MECHANICSVILLE, Va. — Two-year-old Cameron Gilland is learning critical survival swim skills after a frightening incident last summer when she fell into a friend's pool.
"Cameron was by the pool playing with some toys, and I saw the toy drop in, and Cameron went to reach for it, and when I told her not to, she fell into the pool, and she was floating on the bottom, so I had to jump in with all my clothes on and save her," Cameron's mother Brooke Gilland said.
Survival Swim instructor Katie Trotman understands that fear all too well.
Her own daughter Nora was revived after wandering into a pool at a friend's birthday party on Father's Day five years ago on June 21, 2020.
"I kind of heard a voice in my head that said Nora's in the pool go get her," said Trotman. "So I stood up, and I said, 'Where's Nora? Go check the pool.'"
"She was pulled from the water, no heartbeat, completely lifeless. We had two nurses on scene, actually, at the birthday, who began CPR immediately. I called 911, paramedics arrived, got her heartbeat about about 12 minutes later, it was a faint heartbeat. They didn't see any eye movement, nothing, no signs of life," Trotman said.
Nora was miraculously released from the hospital 17 days later. The Trotman family knows they are among the fortunate ones.
Three children have drowned in the area in just the last two weeks.
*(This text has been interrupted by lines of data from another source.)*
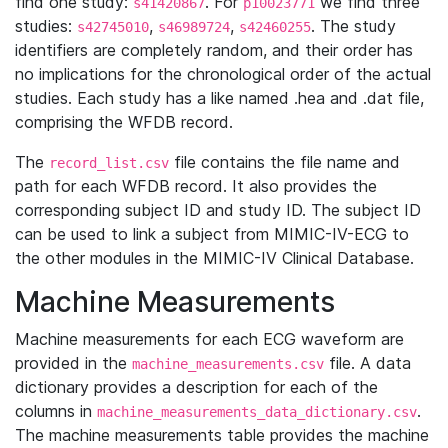
find one study:
. For
we find three
s41420867
p10023771
studies:
,
,
. The study
s42745010
s46989724
s42460255
identifiers are completely random, and their order has
no implications for the chronological order of the actual
studies. Each study has a like named .hea and .dat file,
comprising the WFDB record.
The
file contains the file name and
record_list.csv
path for each WFDB record. It also provides the
corresponding subject ID and study ID. The subject ID
can be used to link a subject from MIMIC-IV-ECG to
the other modules in the MIMIC-IV Clinical Database.
Machine Measurements
Machine measurements for each ECG waveform are
provided in the
file. A data
machine_measurements.csv
dictionary provides a description for each of the
columns in
.
machine_measurements_data_dictionary.csv
The machine measurements table provides the machine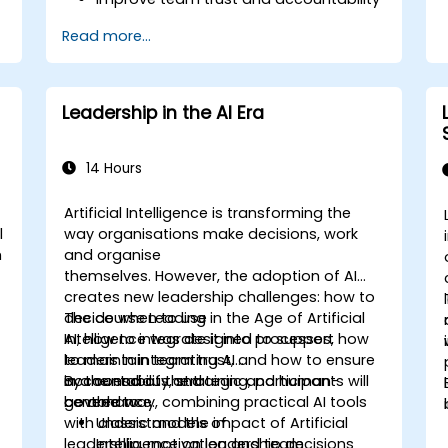
Lead with clarity under pressure
Read more...
Leadership in the AI Era
14 Hours
Artificial Intelligence is transforming the
l
way organisations make decisions, work
h
and organise
themselves. However, the adoption of AI
creates new leadership challenges: how to
decide when to use
The course Leading in the Age of Artificial
AI, how to integrate it into processes, how
Intelligence was designed to support
to maintain team trust, and how to ensure
leaders in integrating AI
accountability and
in a conscious, strategic and human-
By the end of the training, participants will
governance.
centred way, combining practical AI tools
be able to:
with classic models of
Understand the impact of Artificial
leadership, motivation and team
Intelligence on leadership decisions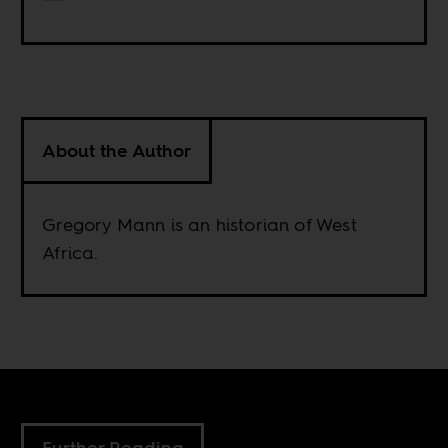
About the Author
Gregory Mann is an historian of West
Africa.
Further Reading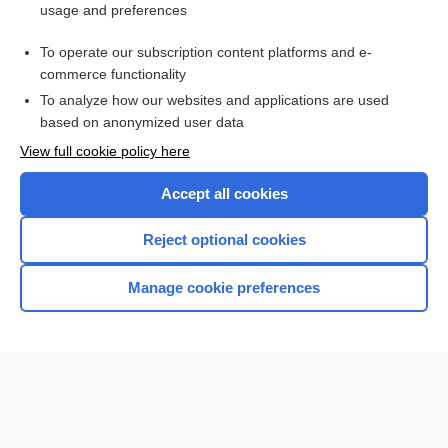
usage and preferences
MCADD
To operate our subscription content platforms and e-
more...
commerce functionality
To analyze how our websites and applications are used
based on anonymized user data
Enjoying Nursing Central?
View full cookie policy here
Purchase a subscription
Accept all cookies
I’m already a subscriber
Reject optional cookies
Manage cookie preferences
Home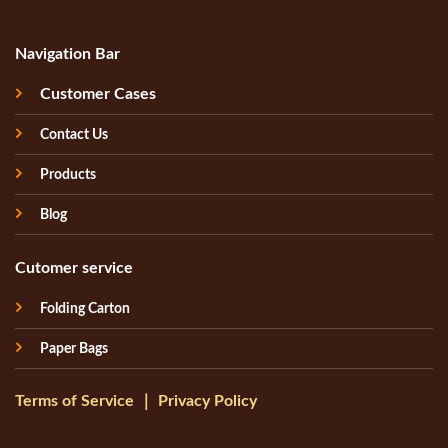
Navigation Bar
Customer Cases
Contact Us
Products
Blog
Cutomer service
Folding Carton
Paper Bags
Terms of Service
｜
Privacy Policy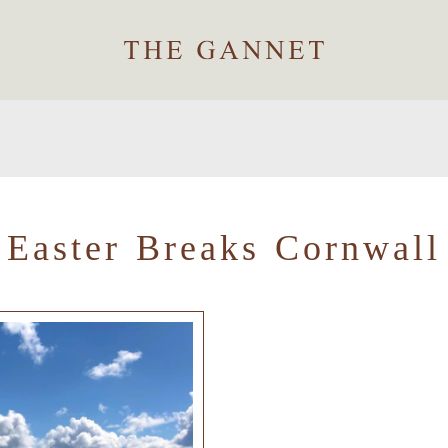
Easter Breaks Cornwall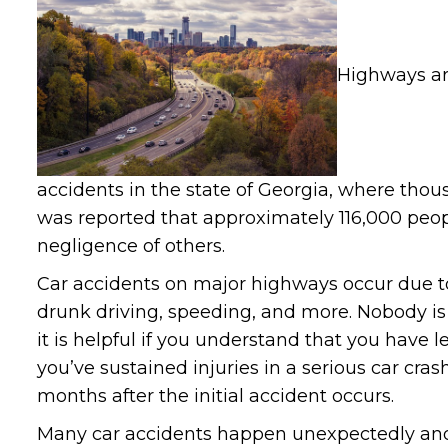
Highways ar
accidents in the state of Georgia, where thousa
was reported that approximately 116,000 peopl
negligence of others.
Car accidents on major highways occur due to 
drunk driving, speeding, and more. Nobody is
it is helpful if you understand that you have le
you’ve sustained injuries in a serious car cra
months after the initial accident occurs.
Many car accidents happen unexpectedly and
"I really feel for them, and I have shed tears because I can feel their pain in a way I would never have been able to feel it if Nora didn't have, you know, her accident. So I really feel for the families, you know it makes me so sad," Trotman said. "It happens to the best parents. It's just a misunderstanding of water safety."
Trotman works through her grief with support groups while teaching Survival Swim lessons to children like Cameron. She's been teaching since 2023. She has also taught Nora and her sisters to swim.
"It [Survival Swim] teaches water competence before it teaches the confidence. So, it gives them that last chance of survival. We want them to know the safety, know what to do, and then really love the water," said Trotman.
Experts recommend multiple layers of protection to prevent drowning, including water competency, barriers and alarms around pools, constant supervision, CPR training, and life jackets. However, they caution against depending solely on any single safety measure.